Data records
Segment Open

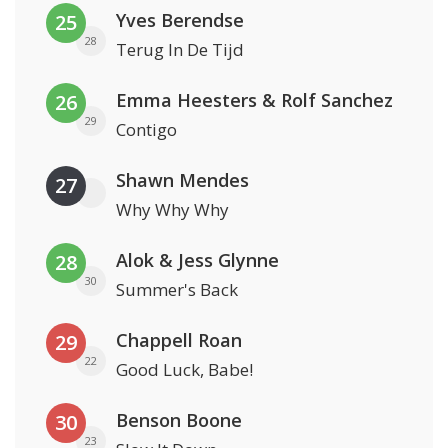
Yves Berendse
25
28
Terug In De Tijd
Emma Heesters & Rolf Sanchez
26
29
Contigo
Shawn Mendes
27
Why Why Why
Alok & Jess Glynne
28
30
Summer's Back
Chappell Roan
29
22
Good Luck, Babe!
Benson Boone
30
23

Segment Closed

### What you are asked to do:
Reproduce every entry word for word, but omit the pictures.

### Solution for this exercise:
Yves Berendse
25
28
Terug In De Tijd
Emma Heesters & Rolf Sanchez
26
29
Contigo
Shawn Mendes
27
Why Why Why
Alok & Jess Glynne
28
30
Summer's Back
Chappell Roan
29
22
Good Luck, Babe!
Benson Boone
30
23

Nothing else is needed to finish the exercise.